L’un après l’autre, tous les hommes passent auprès de lui en fuyant, l’un d’eux est couché en travers de sa selle où il essaie de s’asseoir : c’est un certain Letock, un ancien marin de Guernesey, dont le français est la langue maternelle, et, en dépassant le Prince, il lui crie : « Dépêchez-vous, monsieur, s’il vous plaît ! ». Le Prince ne répond pas. Son cheval, à ce moment, voyant les autres partir, prend le galop à son tour. Le Prince le suit. Ils font ainsi plus de deux cents mètres, la distance du kraal au donga ; le Prince est accroché à la crinière du cheval et à la selle. Cette selle avait été achetée en France, elle était élégante et fine, une excellente selle de sportsman ; ce n’était pas la selle d’un officier. A ce moment, elle se déchire sous la main du Prince qui roule à terre. Carey était déjà loin, mais quelques uns des hommes qui le suivaient, traversaient le donga sur un autre point, ils virent cette chute. Letock cria à Carey : « Monsieur, le Prince est à terre ! ». Entendit-il ? … Ce qui est certain, c’est qu’il continua sa route et fit signe aux hommes de continuer … Le Prince se relève, il voit ses compagnons s’éloigner, il voit son cheval gravir l’autre bord du donga et disparaître …

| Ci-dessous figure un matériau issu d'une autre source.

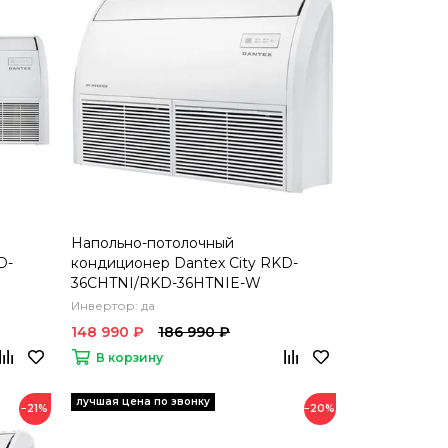
Напольно-потолочный
D-
кондиционер Dantex City RKD-
36CHTNI/RKD-36HTNIE-W
Инвертор: да
148 990 ₽
186 990 ₽
В корзину
−21%
−20%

Imaginez, si vous pouvez, ses pensées à ce moment, moi je n’en ai pas le courage … Chose affreuse, il n’a plus d’épée, cette lourde épée, présent du duc d’Elchingen et qui venait probablement du maréchal Ney : elle avait dû sortir du fourreau au moment où le Prince avait été renversé ! Il a, dans la main gauche, un revolver, l’autre est resté dans l’arçon de sa selle. Ainsi armé, il marche au-devant de ses ennemis. Il a à ce moment, ont-ils déclaré plus tard, l’air d’un lion ! Ils sont cinquante, ils n’osent pas s’approcher de lui pour l’attaquer ; ils lui lancent de loin leurs zagaies. Le Prince en saisit une, il l’a peut-être arrachée de son bras blessé, il la brandit dans sa main droite. Il tire trois coups de revolver sur les Zoulous sans en toucher aucun. Alors l’un d’eux, Zabanga, l’atteint à la poitrine. Il tombe. Les noirs se précipitent. Tout est fini. Le combat n’a pas duré une minute. Alors ils le dépouillent, ils partagent ses vêtements, mais, soit respect superstitieux de ce qu’ils prennent pour des fétiches, soit plutôt, comme ils l’ont dit eux-mêmes, admiration pour le courage extraordinaire du jeune chef blanc, ils lui laissent le collier de médailles qu’il porte au cou, puis ils s’éloignent.
A quelques pas de là, deux autres morts, l’un tué par la première décharge, l’autre zagayé par les Zoulous.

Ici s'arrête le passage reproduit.